How Gravity handles fault tolerance
Gravity is an AI agent platform, and fault tolerance is part of how the platform runs agents rather than something each user wires up. The agents are expert-built, and the failure paths that chaos engineering is designed to expose, tool timeouts, rate-limit errors, malformed responses, dependency outages, are handled inside the runtime: retries with backoff, fallbacks, and clean failure when a task genuinely cannot complete.
Because you pay per use, with $1 equal to 1,000 credits and billing only when an agent runs, the runaway-loop failure mode that chaos experiments hunt for is bounded by the same metering that bounds normal cost. A loop cannot quietly accumulate an open-ended bill, and the platform's pacing keeps a misbehaving dependency from turning into a storm of retries against itself.
The practical result is that you describe what you need in plain words and an expert-built agent runs it in about 60 seconds, while the resilience machinery, the injected-fault recovery paths a team would otherwise have to rehearse, lives in the platform. If you want the conceptual grounding before relying on it, what is an AI agent sets the foundation and the glossary defines the terms used here.
FAQ
What is chaos engineering for an AI agent?

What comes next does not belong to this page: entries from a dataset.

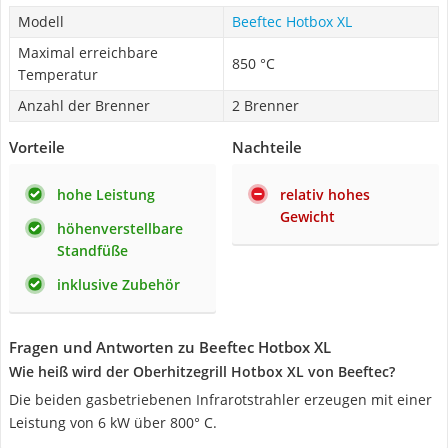
Modell
Beeftec Hotbox XL
Maximal erreichbare
850 °C
Temperatur
Anzahl der Brenner
2 Brenner
Vorteile
Nachteile
hohe Leistung
relativ hohes
Gewicht
höhenverstellbare
Standfüße
inklusive Zubehör
Fragen und Antworten zu Beeftec Hotbox XL
Wie heiß wird der Oberhitzegrill Hotbox XL von Beeftec?
Die beiden gasbetriebenen Infrarotstrahler erzeugen mit einer
Leistung von 6 kW über 800° C.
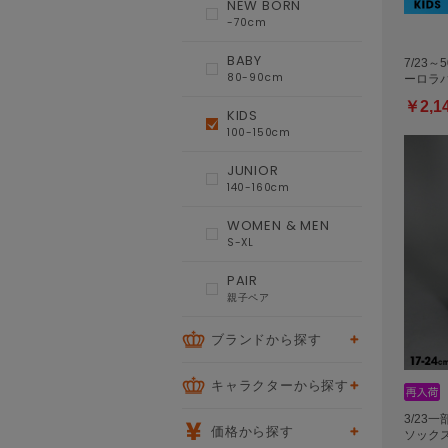
NEW BORN
-70cm
BABY
7/23～
80-90cm
ーロラバ
￥2,1
KIDS
100-150cm
JUNIOR
140-160cm
WOMEN & MEN
S-XL
PAIR
親子ペア
ブランドから探す
キャラクターから探す
3/23
価格から探す
ソックス 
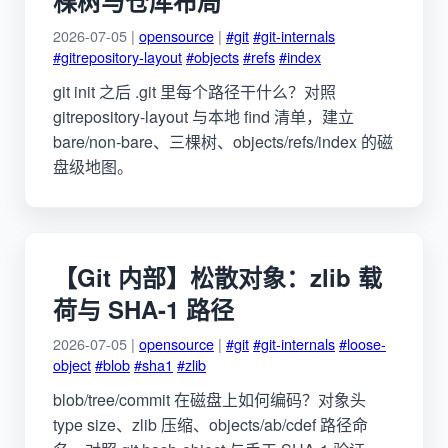
棵树与仓库布局
2026-07-05 |
opensource
|
#git
#git-internals
#gitrepository-layout
#objects
#refs
#index
git init 之后 .git 里每个路径干什么？对照
gitrepository-layout 与本地 find 清单，建立
bare/non-bare、三棵树、objects/refs/index 的磁
盘级地图。
【Git 内部】松散对象：zlib 载
荷与 SHA-1 路径
2026-07-05 |
opensource
|
#git
#git-internals
#loose-
object
#blob
#sha1
#zlib
blob/tree/commit 在磁盘上如何编码？对象头
type size、zlib 压缩、objects/ab/cdef 路径命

Chaos engineering for an AI agent is the practice of deliberately injecting failures into the tools and dependencies the agent relies on, then watching how the agent reacts, so you find weak points in a controlled test instead of in production. You start from a hypothesis about how the agent should behave when, say, a tool times out, inject that fault into a bounded slice of traffic, and check whether the agent recovers, fails cleanly, or breaks in a way you did not expect.
How is chaos engineering different from load testing an agent?
Load testing asks whether the agent stays fast and correct as volume rises; chaos engineering asks whether the agent stays correct when something breaks. Load testing pushes more requests through a healthy system. Chaos engineering keeps volume normal but makes a dependency fail, slow down, or return garbage, and observes the agent's response. You want both: one finds capacity limits, the other finds resilience gaps.
What faults are worth injecting into an agent?
The highest-value faults map to the things that actually break agents: a tool call that times out, a tool that returns a 429 rate-limit error, a tool that returns malformed or empty output, a dependency that is fully down, and a slow response that sits just under the timeout. Each tests a different recovery path: retry and backoff, fallback selection, output validation, graceful degradation, and timeout handling.
Is it safe to run chaos experiments in production?
It can be, but only with a small blast radius and an automatic abort. Limit the experiment to a tiny fraction of traffic, define in advance the metric that means stop, and wire an automatic halt that fires the instant that metric crosses the line. Most teams begin in staging, prove the agent recovers, and only then run carefully scoped experiments against a slice of production where the cost of a surprise is bounded.
How often should you run agent chaos experiments?
Run a focused experiment whenever you add a new tool or dependency, change the agent's recovery logic, or after an incident to confirm the fix holds. Beyond that, a recurring game day, a scheduled session where the team injects faults and watches together, keeps resilience from rotting as the system changes. The cadence matters less than the trigger: every new failure mode the agent could meet deserves at least one rehearsal.